Die englischen Kategorien bleiben

Okay. Es wird Zeit für eine wahrscheinlich längst überfällige Entscheidung. Dieses Blog wird künftig wieder auf Deutsch erscheinen. Es auf Englisch zu führen, war ein Experiment und eine interessante Erfahrung, aber das Resultat ist in zweierlei Hinsichten unbefriedigend.

  • Erstens erhöht die Sprachbarriere für mich als Autor die Schwelle, überhaupt Beiträge zu schreiben: Ich muss mich jedes Mal überwinden, in die immer wieder fremde Sprache einzutauchen, und verwerfe Themen, die nur von Bedeutung für eine hiesige Leserschaft sind.
  • Zweitens erreiche ich auf Englisch viele Leute nicht wirklich, die mir als Leser eigentlich wichtig wären – nicht, weil die Sprachkenntnisse fehlten, sondern weil man sich einfach nicht angesprochen fühlt.
Dadurch habe ich mich in den letzten Monaten auch der Herausforderung nicht gestellt, Scarlatti ein klareres Profil zu geben: Es ist ein Gelegenheitsblog geblieben, das sich jeder Verantwortung entzieht – nur sporadisch aktualisiert, und weder wirklich privat, noch wirklich auf andere Themen fokussiert.

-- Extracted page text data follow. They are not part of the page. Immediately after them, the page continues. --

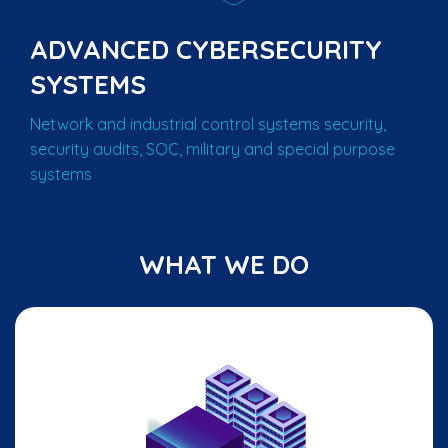
ADVANCED CYBERSECURITY
SYSTEMS
Network and industrial control systems security,
security audits, SOC, military and special purpose
systems
WHAT WE DO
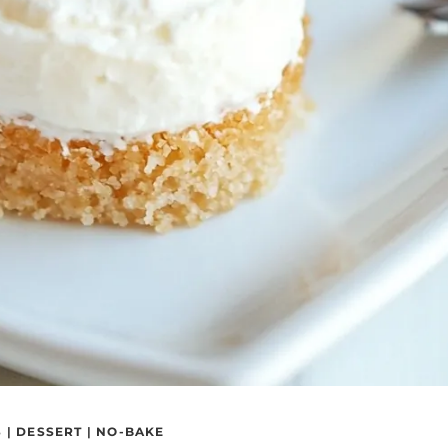
S
|
DESSERT
|
NO-BAKE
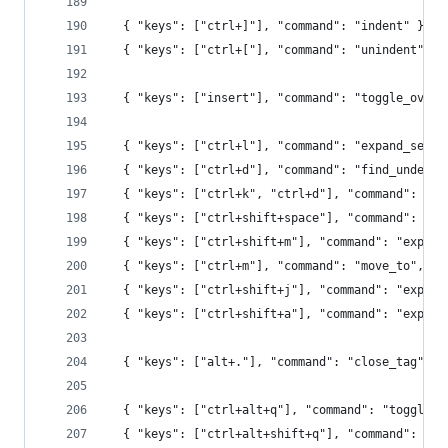
  { "keys": ["ctrl+]"], "command": "indent" },
  { "keys": ["ctrl+["], "command": "unindent" },
  { "keys": ["insert"], "command": "toggle_overw
  { "keys": ["ctrl+l"], "command": "expand_selec
  { "keys": ["ctrl+d"], "command": "find_under_e
  { "keys": ["ctrl+k", "ctrl+d"], "command": "fi
  { "keys": ["ctrl+shift+space"], "command": "ex
  { "keys": ["ctrl+shift+m"], "command": "expand
  { "keys": ["ctrl+m"], "command": "move_to", "a
  { "keys": ["ctrl+shift+j"], "command": "expand
  { "keys": ["ctrl+shift+a"], "command": "expand
  { "keys": ["alt+."], "command": "close_tag" },
  { "keys": ["ctrl+alt+q"], "command": "toggle_r
  { "keys": ["ctrl+alt+shift+q"], "command": "ru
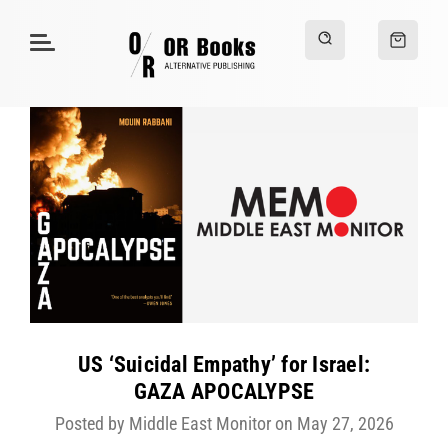
US ‘Suicidal Empathy’ for Israel:
GAZA APOCALYPSE
Posted by Middle East Monitor on May 27, 2026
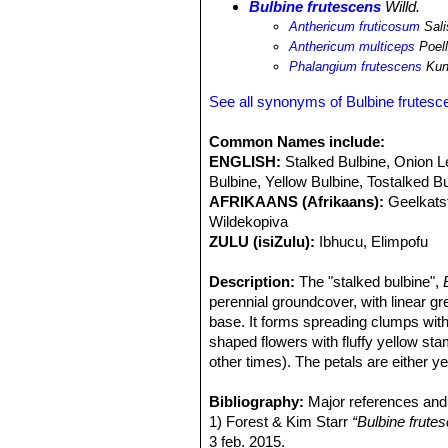
Bulbine frutescens
Willd.
Anthericum fruticosum
Sali
Anthericum multiceps
Poell
Phalangium frutescens
Kun
See all synonyms of Bulbine frutesc
Common Names include:
ENGLISH:
Stalked Bulbine, Onion Le
Bulbine, Yellow Bulbine, Tostalked B
AFRIKAANS (Afrikaans):
Geelkats
Wildekopiva
ZULU (isiZulu):
Ibhucu, Elimpofu
Description:
The "stalked bulbine",
perennial groundcover, with linear gr
base. It forms spreading clumps with
shaped flowers with fluffy yellow st
other times). The petals are either 
to give a bi-coloured look. The yello
in cultivation, one of which is known 
Bibliography:
Major references and 
Bulbine
1) Forest & Kim Starr
comes from the Greek word bo
“Bulbine frute
not have any bulbous base nor tuber
3 feb. 2015.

Der Kompromiss ist nun, dass hier wieder Deutsch gesprochen wird, und nebenan weiter Englisch. Scarlatti wird weiterhin ein primär privates Blog bleiben, aber ich werde hier häufiger und vielleicht auch deutlicher Stellung beziehen, als es bisher der Fall war. Orchis Tower wird wie ursprünglich geplant der Platz für meine Beobachtungen und Überlegungen zu chinesischen Medien sein, aber vielleicht ist dort hin und wieder auch Platz für andere Themen. Wenn die Zeit es erlaubt und das Thema es hergibt, erscheint vielleicht auch gelegentlich ein Beitrag in beiden Sprachen.

5 Kommentare

  1. Die Begründungen finde ich nachvollziehbar, die Rückkehr zum Deutsch konsequent und richtig. Wird sich das auch auf Ihr Twitter-Gezwitscher ausdehnen?

  2. Nein, Jens, Twitter bleibt für mich erstmal eine englischsprachige Zone. Es sei denn, ich fädele mich in deutschsprachige Diskussionen ein oder spreche direkt deutschsprachige Zwitscherer an. Klar, die Argumente wären die gleichen, aber irgendwie macht mir das Englische auch Spaß, und dort wiegen die Gegengründe nicht so schwer wie beim Blog.

  3. klingt gut. mit der ansprache haben sie wohl recht. eine andere sprache ist nie so wirklich persönlich. dass sie nur sporadisch etwas neues bloggen und die themen nicht eingegrenzt sind, finde ich gut. ich mache es genau so. fachblogs können zwar spannend sein. das private lässt sich aber eigentlich nicht auf feste themen eingrenzen – bestenfalls lassen sich schwerpunktthemen und richtungen festlegen.